Лирический герой В. Мялина – это человек, которого скорее принято называть маленьким человеком. Тема маленького человека – одна из ключевых в русской классической литературе, имеющая разное наполнение в своем развитии, от апологетики до развенчания. Поэт дает иное толкование, точнее, словно снимает этот вопрос: нет маленького и большого, героического и негероического, есть малое и вечное. Есть маленький человек, без которого и большой мир – не мир. Бессмертие – оно далеко не исполинского роста и живет всегда, как человек, а не статуя колосса («Прометей, не титан, ты не теплишься и не сияешь»). И не надо никакой великости – вместиться бы в ту малость, которая нам дана.

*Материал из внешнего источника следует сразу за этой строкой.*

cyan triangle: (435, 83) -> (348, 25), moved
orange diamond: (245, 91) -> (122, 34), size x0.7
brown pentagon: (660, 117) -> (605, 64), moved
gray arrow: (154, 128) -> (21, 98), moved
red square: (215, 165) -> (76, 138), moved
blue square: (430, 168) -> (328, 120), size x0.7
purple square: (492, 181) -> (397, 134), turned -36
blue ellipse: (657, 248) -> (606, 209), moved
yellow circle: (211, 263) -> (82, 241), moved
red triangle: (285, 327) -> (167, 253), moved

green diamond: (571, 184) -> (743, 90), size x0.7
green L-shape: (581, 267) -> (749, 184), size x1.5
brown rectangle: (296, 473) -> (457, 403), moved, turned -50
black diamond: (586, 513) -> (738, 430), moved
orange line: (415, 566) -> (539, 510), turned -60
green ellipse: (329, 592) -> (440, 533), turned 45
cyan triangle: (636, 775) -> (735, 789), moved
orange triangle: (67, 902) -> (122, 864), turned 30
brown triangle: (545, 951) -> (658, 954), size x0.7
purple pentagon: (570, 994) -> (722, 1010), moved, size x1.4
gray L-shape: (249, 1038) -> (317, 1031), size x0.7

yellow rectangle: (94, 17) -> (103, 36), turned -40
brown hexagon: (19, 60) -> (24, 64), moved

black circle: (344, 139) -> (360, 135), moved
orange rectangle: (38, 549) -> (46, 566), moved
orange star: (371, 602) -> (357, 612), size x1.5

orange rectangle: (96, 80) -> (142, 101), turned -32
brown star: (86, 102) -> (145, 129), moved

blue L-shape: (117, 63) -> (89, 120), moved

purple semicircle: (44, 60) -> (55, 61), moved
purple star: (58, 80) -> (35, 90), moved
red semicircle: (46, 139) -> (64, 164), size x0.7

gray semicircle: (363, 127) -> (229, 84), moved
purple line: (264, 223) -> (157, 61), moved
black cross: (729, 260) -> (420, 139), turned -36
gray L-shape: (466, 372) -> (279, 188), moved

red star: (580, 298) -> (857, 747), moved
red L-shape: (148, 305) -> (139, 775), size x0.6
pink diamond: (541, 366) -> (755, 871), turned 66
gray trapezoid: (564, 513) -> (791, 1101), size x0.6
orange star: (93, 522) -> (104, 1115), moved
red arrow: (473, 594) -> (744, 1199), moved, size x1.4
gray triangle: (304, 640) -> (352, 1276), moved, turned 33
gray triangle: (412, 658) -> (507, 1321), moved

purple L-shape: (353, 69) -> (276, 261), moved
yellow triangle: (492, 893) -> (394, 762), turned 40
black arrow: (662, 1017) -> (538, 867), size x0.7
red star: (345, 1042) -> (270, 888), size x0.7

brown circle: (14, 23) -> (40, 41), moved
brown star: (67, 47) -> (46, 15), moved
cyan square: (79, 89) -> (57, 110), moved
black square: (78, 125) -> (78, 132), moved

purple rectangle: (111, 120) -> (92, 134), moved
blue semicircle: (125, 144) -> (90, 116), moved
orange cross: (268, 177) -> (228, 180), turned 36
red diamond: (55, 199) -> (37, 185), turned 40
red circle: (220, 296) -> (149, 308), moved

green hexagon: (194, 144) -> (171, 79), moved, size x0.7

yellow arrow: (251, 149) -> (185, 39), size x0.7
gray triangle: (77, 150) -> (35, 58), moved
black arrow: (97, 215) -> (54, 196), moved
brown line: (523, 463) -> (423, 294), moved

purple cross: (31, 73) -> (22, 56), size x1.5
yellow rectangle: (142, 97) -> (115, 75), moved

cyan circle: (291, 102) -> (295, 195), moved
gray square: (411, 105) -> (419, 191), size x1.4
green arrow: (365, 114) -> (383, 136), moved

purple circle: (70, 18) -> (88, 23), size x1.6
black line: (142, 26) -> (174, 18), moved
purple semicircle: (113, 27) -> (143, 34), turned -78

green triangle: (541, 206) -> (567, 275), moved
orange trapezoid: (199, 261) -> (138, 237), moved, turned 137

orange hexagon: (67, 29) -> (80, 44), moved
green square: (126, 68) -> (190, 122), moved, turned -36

Свеченья проём, тишины поворот –
И снег, словно дом, где никто не живёт –
С глухим телефоном настенным,
Где ветра порою стучат башмаки
И музыки чёрной пылятся круги
В картонной коробке вселенной…

Добро ли случайное, стылое зло –
Но всё же с тобою нам, друг, повезло:
Бессрочными бродим тенями,
От холода ёжась, по гулким дворам.
И медленный снег открывается нам,
И время мерцает над нами…

Время, явленное в вещах, в приметах уходящего, тем более печально, что скорость его «устаревания» – не что иное, как скорость угасания человеческой жизни, и память со страстью музейщика собирает осколки прошлого, чтобы остановить на них еще раз свой долгий взгляд.

Неужто  всё моё добро –
Стихов фамильных серебро
У жизни в пригоршне убогой?
Неужто все мои дела –
Бессонной памяти игла,
Клубок, юла с погнутым боком?..

Да лампа – в густоте ночной,
Да прошлого в золе печной
Газетный обгоревший свиток?
И я – в усадебной зиме –
На санках, в хладной бахроме,
И конь мой двухполозный прыток …

И ели… И мороз трескуч,
И месяц ходит возле туч
В своём туманном ореоле,
И в небе звёздочка торчит…
И речь старушкина горчит,
Как чёрствый хлеб с щепотью соли …

Какие только богом забытые миры ни открывает поэт! Кажется, что в этих убогих, беззащитных, отдалённых и потому бледных, неявственных уголках миров и есть самая жизнь для души – там Бог нежным касанием перстов ободряет её, делает её печаль светлой, ночь краткой, а страданье радостным…  Изобилие само за себя постоит, а вот ущерб нуждается в защите – и он её всегда получает… И эта постылая обыденность, маета, на все голоса шепчет, поёт, вздыхает и – перерастает в музыку. Так из душевных диссонансов рождается гармония – дар редкий, может, единственный в русской литературе. Как и дар открывать Поэзию большого звучания через обыденность, где бы она ни оказалась – в тайниках или закоулках души и времени.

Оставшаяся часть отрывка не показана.